[Saved entries]
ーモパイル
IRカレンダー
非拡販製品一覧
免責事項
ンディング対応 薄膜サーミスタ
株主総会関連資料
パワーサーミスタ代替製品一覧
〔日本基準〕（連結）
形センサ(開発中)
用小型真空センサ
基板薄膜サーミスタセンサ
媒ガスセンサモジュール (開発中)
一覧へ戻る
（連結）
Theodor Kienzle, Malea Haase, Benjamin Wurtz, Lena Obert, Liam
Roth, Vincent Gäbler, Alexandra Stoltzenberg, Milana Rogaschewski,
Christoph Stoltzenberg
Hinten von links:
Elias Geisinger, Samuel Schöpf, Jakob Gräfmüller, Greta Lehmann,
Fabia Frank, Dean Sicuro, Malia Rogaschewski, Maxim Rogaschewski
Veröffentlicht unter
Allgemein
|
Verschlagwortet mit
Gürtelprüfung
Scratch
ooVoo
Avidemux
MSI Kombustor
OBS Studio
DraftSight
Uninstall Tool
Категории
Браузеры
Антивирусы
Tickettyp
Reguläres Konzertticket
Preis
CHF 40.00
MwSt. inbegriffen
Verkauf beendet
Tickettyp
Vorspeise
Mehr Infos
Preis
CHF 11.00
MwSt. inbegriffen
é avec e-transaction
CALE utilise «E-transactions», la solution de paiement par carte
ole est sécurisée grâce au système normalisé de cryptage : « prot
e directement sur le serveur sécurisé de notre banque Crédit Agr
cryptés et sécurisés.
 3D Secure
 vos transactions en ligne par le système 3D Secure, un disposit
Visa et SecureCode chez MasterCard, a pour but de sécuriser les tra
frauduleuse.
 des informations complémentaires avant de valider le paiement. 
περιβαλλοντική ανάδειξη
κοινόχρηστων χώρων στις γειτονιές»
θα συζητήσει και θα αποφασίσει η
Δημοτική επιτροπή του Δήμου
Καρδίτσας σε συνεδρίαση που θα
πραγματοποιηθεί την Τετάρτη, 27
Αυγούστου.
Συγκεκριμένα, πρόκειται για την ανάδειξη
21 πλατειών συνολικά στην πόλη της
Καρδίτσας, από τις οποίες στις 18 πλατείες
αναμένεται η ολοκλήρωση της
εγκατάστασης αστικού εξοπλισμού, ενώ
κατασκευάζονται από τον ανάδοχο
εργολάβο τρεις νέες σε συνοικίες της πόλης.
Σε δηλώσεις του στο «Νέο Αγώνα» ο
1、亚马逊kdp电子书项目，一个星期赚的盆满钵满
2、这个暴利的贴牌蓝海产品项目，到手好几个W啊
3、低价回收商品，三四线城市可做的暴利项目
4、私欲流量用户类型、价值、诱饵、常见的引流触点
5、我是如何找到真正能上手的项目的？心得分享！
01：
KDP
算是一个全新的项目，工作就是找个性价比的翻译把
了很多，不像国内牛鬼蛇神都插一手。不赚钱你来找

**Task brief:**
Report how many lines of the data above hold the string "système". Nothing else belongs in the answer.

**Output of the task:**
2